__YOUR OBJECTIVE__:
Throughout the material below, count the lines that include the string "Khoa", then report only the resulting number.

__THE INPUT__:
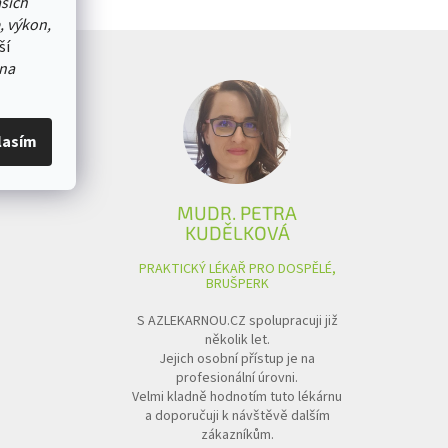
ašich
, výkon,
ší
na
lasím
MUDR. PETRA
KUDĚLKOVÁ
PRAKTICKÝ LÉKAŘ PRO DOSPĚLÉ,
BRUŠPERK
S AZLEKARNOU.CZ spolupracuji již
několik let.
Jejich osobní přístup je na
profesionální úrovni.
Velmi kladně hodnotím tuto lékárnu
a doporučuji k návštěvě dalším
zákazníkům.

--

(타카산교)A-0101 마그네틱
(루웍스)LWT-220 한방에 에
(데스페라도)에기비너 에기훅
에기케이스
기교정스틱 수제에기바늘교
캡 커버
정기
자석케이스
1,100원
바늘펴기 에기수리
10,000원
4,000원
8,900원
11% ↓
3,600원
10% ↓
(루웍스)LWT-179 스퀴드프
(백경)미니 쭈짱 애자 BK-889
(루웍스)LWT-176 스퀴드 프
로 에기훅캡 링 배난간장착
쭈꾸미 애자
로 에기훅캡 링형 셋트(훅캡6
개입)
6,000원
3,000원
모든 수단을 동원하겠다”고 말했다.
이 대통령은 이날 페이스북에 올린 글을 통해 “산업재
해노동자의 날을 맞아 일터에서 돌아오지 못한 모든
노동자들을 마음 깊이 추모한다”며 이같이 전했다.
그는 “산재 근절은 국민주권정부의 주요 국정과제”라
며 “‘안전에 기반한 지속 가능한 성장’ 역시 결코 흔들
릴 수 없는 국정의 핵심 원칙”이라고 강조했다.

...

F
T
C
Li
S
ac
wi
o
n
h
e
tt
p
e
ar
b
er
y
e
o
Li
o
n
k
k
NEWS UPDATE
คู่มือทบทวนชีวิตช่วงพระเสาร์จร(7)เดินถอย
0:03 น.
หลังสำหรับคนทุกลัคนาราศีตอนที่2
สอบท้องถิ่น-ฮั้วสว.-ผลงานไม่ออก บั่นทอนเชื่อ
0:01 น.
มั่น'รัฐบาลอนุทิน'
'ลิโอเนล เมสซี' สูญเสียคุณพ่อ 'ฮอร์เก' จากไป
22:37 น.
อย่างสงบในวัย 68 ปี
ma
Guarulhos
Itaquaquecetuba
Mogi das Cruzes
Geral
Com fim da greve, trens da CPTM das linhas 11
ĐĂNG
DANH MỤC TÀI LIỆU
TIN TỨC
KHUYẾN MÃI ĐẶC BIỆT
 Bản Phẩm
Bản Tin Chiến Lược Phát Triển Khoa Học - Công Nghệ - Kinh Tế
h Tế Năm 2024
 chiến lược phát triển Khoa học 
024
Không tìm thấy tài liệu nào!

__REPLY TO THE EXERCISE__:
2